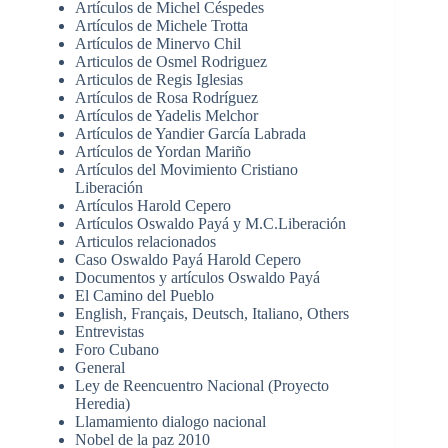
Artículos de Michel Céspedes
Artículos de Michele Trotta
Artículos de Minervo Chil
Articulos de Osmel Rodriguez
Articulos de Regis Iglesias
Artículos de Rosa Rodríguez
Artículos de Yadelis Melchor
Artículos de Yandier García Labrada
Artículos de Yordan Mariño
Artículos del Movimiento Cristiano
Liberación
Artículos Harold Cepero
Artículos Oswaldo Payá y M.C.Liberación
Articulos relacionados
Caso Oswaldo Payá Harold Cepero
Documentos y artículos Oswaldo Payá
El Camino del Pueblo
English, Français, Deutsch, Italiano, Others
Entrevistas
Foro Cubano
General
Ley de Reencuentro Nacional (Proyecto
Heredia)
Llamamiento dialogo nacional
Nobel de la paz 2010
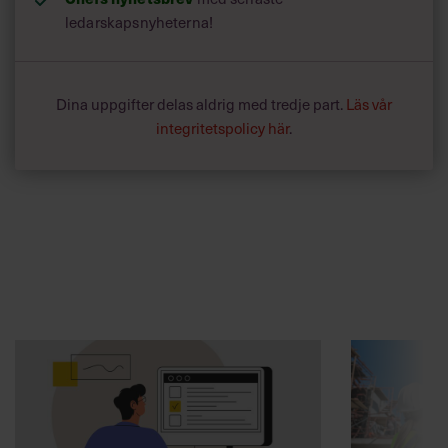
ledarskapsnyheterna!
Dina uppgifter delas aldrig med tredje part.
Läs vår
integritetspolicy här
.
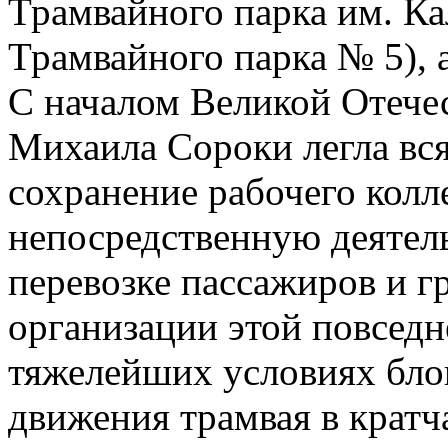
Трамвайного парка им. К
Трамвайного парка № 5), 
С началом Великой Отече
Михаила Сороки легла вся
сохранение рабочего колл
непосредственную деятел
перевозке пассажиров и г
организации этой повседн
тяжелейших условиях бло
движения трамвая в крат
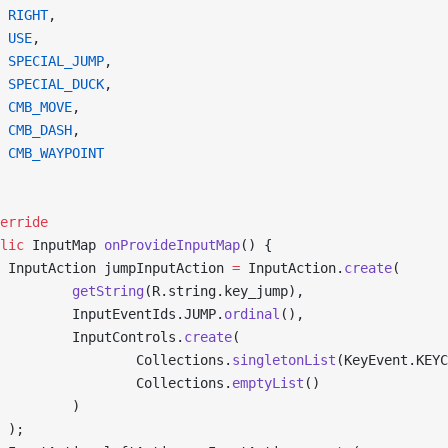
 RIGHT
,
 USE
,
 SPECIAL_JUMP
,
 SPECIAL_DUCK
,
 CMB_MOVE
,
 CMB_DASH
,
 CMB_WAYPOINT
erride
lic
 InputMap 
onProvideInputMap
() {
 InputAction jumpInputAction 
=
 InputAction.
create
(
         getString
(R.string.key_jump),
         InputEventIds.JUMP.
ordinal
(),
         InputControls.
create
(
                 Collections.
singletonList
(KeyEvent.KEYC
                 Collections.
emptyList
()
         )
 );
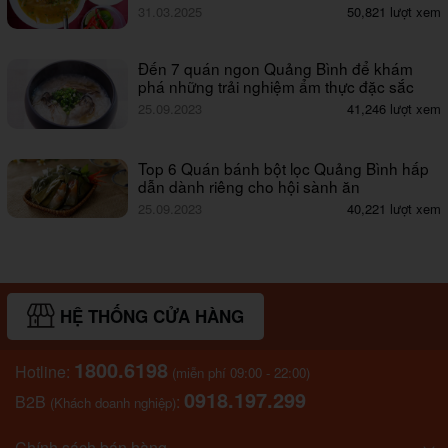
31.03.2025
50,821 lượt xem
Đến 7 quán ngon Quảng Bình để khám
phá những trải nghiệm ẩm thực đặc sắc
25.09.2023
41,246 lượt xem
Top 6 Quán bánh bột lọc Quảng Bình hấp
dẫn dành riêng cho hội sành ăn
25.09.2023
40,221 lượt xem
HỆ THỐNG CỬA HÀNG
1800.6198
Hotline:
(miễn phí 09:00 - 22:00)
0918.197.299
B2B
:
(Khách doanh nghiệp)
Chính sách bán hàng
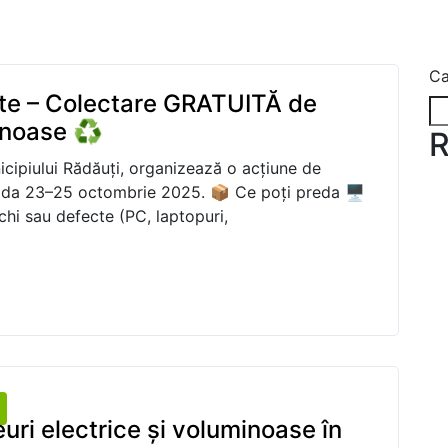
Ca
te – Colectare GRATUITĂ de
inoase ♻️
R
ipiului Rădăuți, organizează o acțiune de
ioada 23–25 octombrie 2025. 📦 Ce poți preda 🖥️
chi sau defecte (PC, laptopuri,
uri electrice și voluminoase în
------------------------------------------------
> **Try it**
Copy each line of the data that includes the word "Quảng".

> **Finished exercise**
Đến 7 quán ngon Quảng Bình để khám
Top 6 Quán bánh bột lọc Quảng Bình hấp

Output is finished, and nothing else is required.